Eight in ten agents expect to see rental prices rise in 2017 [Photo: Photobuay via iStock]

The vast majority of letting agents expect to see private rented sector prices rising across 2017, according to new data, even though there has been a drop in the number of landlords raising their prices towards the end of this year. 

According to the most recent survey from the Association of Residential Letting Agents (ARLA), only around 16 per cent of tenants in the private sector experienced a rise in their rental price in November this year. This was a fall from the 18 per cent that was evidenced in October. 

However, ARLA said these figures can largely be attributed to the fact that it's the end of the year, and fewer landlords ever increase prices at this point in any year. It said that the majority do expect, however, this downward trend to change in 2017, and for price rises to return to normal levels. 

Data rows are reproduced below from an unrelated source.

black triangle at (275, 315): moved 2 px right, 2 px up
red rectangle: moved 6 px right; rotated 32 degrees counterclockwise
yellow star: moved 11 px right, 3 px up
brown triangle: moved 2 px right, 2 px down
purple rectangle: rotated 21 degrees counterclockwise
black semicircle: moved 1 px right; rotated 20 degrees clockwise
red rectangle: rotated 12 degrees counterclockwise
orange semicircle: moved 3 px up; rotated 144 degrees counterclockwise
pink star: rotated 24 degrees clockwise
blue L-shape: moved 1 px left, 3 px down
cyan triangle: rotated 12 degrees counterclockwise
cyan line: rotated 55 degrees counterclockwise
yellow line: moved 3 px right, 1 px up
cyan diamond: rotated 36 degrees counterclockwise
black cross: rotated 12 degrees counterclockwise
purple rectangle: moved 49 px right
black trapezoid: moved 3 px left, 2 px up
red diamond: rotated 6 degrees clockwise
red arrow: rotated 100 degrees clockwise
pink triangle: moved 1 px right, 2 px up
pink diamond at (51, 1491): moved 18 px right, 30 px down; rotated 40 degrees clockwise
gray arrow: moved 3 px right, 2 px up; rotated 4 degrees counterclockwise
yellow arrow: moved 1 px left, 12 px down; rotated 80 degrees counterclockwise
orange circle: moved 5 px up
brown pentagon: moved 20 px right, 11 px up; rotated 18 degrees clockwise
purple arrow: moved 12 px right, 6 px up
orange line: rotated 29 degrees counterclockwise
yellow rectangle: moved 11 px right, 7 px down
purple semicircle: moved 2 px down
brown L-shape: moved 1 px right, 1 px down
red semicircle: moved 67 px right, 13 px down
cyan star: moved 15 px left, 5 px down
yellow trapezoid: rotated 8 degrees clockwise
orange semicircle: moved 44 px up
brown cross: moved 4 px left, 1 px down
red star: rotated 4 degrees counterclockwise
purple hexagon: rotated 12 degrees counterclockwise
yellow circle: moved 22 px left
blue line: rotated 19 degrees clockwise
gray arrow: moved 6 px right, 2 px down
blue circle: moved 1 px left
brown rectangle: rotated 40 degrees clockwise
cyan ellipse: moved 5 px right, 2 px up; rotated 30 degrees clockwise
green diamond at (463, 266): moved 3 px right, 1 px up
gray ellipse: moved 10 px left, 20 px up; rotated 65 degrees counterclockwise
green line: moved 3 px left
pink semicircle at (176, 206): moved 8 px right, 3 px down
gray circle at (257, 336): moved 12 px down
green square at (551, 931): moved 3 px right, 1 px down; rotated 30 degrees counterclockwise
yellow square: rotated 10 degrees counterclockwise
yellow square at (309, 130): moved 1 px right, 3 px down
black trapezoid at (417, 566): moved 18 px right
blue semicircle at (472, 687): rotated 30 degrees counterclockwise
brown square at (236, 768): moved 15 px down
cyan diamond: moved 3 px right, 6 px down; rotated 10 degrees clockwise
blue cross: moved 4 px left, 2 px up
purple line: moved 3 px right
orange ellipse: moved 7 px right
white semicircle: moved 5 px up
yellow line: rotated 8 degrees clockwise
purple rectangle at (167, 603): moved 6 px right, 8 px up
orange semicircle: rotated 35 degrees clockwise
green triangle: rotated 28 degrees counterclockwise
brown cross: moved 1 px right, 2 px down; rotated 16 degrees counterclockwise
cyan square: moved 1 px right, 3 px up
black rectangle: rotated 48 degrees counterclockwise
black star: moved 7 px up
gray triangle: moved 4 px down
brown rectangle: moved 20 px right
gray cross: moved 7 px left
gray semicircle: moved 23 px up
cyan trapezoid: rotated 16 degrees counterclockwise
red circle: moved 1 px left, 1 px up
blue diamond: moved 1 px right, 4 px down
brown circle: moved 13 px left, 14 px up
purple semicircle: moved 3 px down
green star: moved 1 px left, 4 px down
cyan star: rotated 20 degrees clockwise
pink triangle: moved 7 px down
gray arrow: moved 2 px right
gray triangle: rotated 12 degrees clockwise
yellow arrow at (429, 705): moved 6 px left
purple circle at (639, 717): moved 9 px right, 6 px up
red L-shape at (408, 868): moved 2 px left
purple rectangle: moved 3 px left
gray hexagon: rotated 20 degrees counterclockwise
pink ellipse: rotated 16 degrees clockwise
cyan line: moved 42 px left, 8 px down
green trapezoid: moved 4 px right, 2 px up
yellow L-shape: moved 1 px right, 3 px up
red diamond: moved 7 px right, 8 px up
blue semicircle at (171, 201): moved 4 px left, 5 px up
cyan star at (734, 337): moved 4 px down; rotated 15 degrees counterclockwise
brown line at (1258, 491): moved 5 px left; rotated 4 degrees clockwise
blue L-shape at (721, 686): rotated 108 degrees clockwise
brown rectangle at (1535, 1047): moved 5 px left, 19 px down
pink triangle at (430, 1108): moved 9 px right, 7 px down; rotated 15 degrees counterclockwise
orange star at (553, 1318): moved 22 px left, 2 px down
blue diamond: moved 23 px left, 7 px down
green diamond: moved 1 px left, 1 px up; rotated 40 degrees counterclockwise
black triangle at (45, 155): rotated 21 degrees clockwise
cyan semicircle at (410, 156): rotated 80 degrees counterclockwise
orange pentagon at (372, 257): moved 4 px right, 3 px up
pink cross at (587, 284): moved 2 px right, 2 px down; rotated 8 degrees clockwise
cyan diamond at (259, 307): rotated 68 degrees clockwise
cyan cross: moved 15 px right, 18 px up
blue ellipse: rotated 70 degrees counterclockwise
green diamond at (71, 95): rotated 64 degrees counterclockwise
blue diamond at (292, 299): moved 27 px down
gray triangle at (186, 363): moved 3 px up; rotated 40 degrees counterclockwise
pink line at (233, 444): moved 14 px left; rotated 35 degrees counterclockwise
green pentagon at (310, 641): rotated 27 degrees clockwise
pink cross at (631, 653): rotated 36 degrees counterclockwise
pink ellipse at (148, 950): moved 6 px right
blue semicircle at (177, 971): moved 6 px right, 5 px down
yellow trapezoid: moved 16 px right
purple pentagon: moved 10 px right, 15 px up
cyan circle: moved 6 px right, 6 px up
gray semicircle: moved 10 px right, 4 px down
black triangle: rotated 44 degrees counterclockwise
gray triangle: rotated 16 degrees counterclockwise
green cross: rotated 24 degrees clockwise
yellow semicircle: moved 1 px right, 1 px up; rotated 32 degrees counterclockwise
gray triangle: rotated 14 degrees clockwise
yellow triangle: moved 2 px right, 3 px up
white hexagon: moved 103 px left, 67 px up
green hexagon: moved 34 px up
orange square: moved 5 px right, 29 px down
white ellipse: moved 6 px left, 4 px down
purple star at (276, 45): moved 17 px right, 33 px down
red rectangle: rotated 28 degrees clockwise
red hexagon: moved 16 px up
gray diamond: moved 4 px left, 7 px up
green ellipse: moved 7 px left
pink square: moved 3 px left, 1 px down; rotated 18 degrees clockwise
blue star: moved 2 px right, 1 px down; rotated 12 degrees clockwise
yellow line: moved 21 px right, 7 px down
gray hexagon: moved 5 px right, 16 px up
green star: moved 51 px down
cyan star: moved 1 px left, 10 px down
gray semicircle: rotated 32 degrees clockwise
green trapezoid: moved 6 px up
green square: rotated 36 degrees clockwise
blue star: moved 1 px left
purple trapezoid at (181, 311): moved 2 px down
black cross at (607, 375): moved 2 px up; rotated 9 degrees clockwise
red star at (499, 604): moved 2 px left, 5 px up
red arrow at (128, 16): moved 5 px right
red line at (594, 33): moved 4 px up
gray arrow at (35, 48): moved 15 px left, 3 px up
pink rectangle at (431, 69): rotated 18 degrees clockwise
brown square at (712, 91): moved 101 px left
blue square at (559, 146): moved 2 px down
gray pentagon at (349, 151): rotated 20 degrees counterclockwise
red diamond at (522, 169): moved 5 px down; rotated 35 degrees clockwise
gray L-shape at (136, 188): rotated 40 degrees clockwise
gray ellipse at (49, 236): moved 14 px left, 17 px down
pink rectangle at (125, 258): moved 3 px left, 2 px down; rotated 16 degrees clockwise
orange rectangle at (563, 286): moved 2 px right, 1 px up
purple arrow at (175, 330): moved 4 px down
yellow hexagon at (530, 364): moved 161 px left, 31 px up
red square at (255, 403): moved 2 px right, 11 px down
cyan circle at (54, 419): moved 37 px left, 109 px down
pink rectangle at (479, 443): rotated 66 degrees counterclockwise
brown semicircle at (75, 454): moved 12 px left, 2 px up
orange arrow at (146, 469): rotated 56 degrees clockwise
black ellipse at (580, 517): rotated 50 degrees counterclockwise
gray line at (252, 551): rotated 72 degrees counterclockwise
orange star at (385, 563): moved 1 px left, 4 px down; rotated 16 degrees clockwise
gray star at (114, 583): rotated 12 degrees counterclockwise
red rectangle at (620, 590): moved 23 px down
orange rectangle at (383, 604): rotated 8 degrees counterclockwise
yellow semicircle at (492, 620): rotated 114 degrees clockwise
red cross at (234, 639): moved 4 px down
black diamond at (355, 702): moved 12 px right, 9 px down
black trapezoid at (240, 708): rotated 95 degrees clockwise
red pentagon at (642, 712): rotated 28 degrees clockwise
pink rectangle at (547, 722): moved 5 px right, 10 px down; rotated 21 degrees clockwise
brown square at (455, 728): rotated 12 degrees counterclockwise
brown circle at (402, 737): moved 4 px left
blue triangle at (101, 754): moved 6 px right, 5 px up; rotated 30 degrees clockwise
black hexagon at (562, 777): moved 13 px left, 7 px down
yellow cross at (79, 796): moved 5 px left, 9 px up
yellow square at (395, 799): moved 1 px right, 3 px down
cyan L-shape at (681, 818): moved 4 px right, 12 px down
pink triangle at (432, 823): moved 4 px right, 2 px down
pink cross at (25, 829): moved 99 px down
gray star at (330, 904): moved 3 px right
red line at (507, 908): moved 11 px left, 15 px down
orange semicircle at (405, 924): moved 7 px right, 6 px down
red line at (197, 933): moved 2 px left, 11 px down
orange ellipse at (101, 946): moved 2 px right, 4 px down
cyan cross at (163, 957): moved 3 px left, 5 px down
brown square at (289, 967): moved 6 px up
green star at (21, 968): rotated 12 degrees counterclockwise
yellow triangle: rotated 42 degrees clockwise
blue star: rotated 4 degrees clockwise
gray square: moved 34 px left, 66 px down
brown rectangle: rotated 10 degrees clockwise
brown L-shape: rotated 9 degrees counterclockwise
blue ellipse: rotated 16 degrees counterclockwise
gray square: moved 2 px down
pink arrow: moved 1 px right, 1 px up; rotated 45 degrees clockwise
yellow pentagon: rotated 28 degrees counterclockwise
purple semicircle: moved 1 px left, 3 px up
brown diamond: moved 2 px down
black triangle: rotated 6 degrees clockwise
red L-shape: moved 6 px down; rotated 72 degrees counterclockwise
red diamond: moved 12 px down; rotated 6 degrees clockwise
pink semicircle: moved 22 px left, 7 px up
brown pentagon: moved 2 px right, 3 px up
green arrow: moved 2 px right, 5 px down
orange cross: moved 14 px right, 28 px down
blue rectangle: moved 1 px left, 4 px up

This will, in part, be fuelled by demand, but policy changes from the government will also come into play, making it more expensive to rent a home for millions of tenants across the nation. 

"The number of rent hikes reported by letting agents continued to decrease in November, and it’s a shame the ban on letting agent fees will have the opposite impact on rent prices when the measure comes into force," said David Cox, ARLA managing director.

He said there is set to be an ongoing issue with supply as policy dents confidence as well. "The buy to let market is becoming less attractive for investors as the ban on fees, combined with the scrapping of mortgage interest relief and the stamp duty increase on second homes push costs up for landlords. So unfortunately, regardless of the uplift we saw in supply this month, we expect to see the number of properties available to rent fall next year," said Mr Cox. 

Overall, some eight in ten of the letting agents surveyed said that they would expect to see rental price rises returning to early 2016 levels across the course of 2016, so there could well be hikes of between three to five per cent in the 12 months ahead.